Your task: The part below that opens with the line containing "Roe Deer Trophy 194 G" and closes with the line containing "Golf GTI 7 blanco parte trasera" should be copied exactly, minus any pictures.

Records from a collection:
┏━━

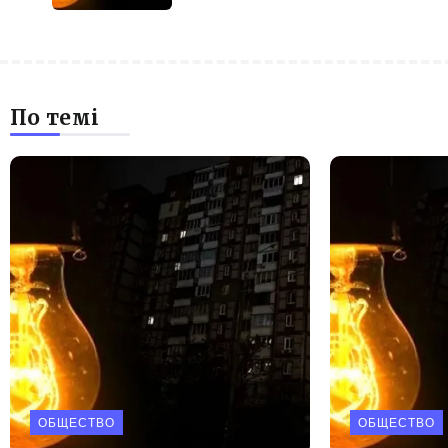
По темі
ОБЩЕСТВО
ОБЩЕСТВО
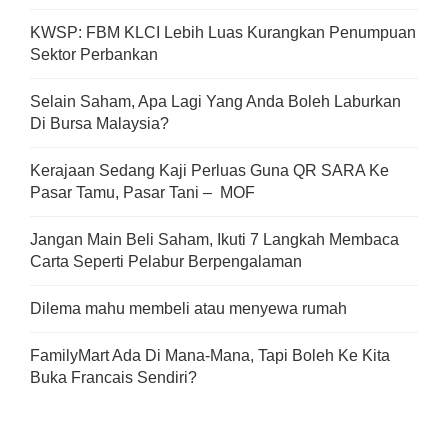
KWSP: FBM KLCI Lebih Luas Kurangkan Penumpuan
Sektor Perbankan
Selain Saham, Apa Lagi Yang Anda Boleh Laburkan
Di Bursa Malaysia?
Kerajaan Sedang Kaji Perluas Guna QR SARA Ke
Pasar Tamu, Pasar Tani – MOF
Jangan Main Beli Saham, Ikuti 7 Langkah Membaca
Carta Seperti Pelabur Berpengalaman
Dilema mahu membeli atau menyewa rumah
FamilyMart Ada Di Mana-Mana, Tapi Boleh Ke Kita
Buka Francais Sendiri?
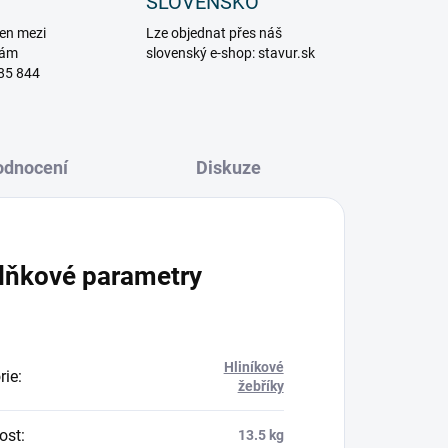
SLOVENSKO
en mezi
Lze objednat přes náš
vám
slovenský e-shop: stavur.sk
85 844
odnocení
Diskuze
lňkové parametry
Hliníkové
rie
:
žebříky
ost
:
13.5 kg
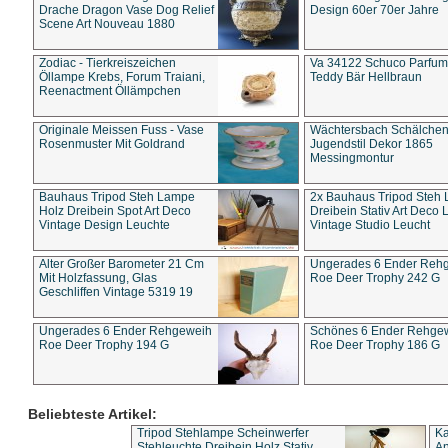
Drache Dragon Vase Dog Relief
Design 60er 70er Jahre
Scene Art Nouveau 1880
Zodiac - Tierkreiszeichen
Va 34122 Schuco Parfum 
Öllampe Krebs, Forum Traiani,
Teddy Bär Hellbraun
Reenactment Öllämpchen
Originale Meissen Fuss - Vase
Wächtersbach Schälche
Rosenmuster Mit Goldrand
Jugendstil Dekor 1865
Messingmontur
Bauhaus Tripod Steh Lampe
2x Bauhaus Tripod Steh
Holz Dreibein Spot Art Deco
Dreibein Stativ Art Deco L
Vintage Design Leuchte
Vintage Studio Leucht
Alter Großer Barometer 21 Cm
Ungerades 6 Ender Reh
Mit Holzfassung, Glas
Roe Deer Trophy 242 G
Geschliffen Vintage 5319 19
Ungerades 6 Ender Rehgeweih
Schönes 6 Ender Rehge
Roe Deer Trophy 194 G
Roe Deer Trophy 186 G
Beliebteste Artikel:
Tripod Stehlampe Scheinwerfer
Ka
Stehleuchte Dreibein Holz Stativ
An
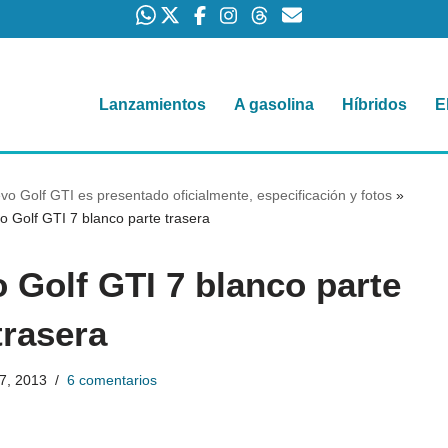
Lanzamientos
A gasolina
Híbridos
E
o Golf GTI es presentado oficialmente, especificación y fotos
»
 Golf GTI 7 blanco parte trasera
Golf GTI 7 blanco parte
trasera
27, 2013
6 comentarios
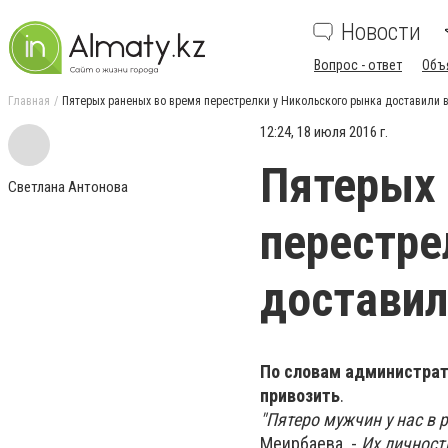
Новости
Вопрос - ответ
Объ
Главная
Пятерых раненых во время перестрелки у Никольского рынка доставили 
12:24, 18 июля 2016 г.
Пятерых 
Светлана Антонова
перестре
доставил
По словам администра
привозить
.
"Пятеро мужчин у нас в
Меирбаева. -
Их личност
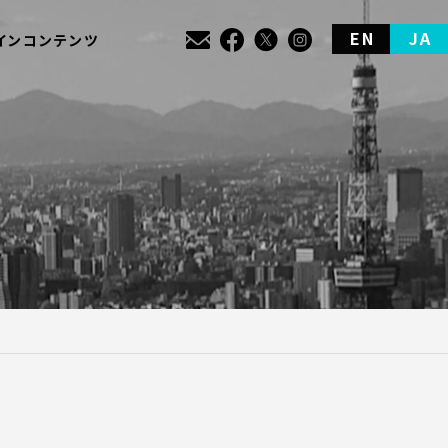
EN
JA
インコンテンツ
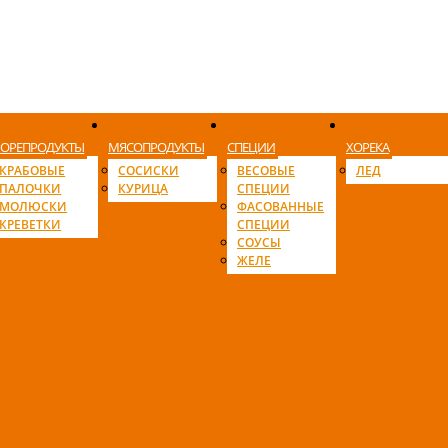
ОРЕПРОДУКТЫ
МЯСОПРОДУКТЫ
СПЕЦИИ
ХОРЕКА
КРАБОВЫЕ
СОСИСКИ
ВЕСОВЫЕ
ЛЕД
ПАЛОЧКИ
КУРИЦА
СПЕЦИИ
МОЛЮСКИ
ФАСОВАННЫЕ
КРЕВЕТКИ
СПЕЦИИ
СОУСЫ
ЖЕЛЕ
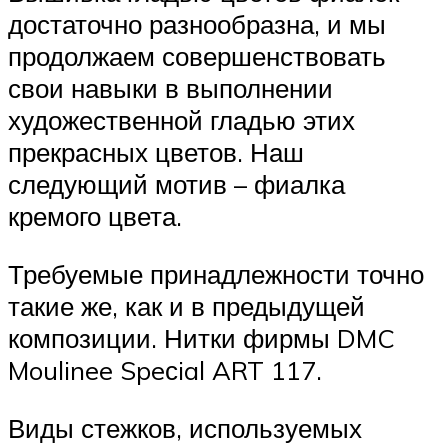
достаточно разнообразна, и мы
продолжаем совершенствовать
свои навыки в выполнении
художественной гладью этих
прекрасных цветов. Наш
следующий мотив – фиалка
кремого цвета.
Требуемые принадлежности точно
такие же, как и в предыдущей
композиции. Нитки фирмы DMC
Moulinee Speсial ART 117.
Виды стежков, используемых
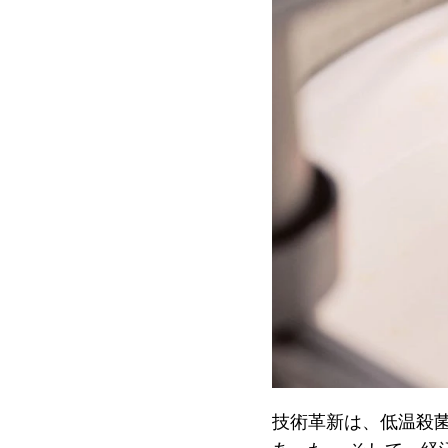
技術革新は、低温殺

┗━━

Answer below:
Roe Deer Trophy 194 G
Roe Deer Trophy 186 G
Beliebteste Artikel:
Tripod Stehlampe Scheinwerfer
Ka
Stehleuchte Dreibein Holz Stativ
An
Lanzamientos
A gasolina
Híbridos
E
o Golf GTI es presentado oficialmente, especificación y fotos
»
 Golf GTI 7 blanco parte trasera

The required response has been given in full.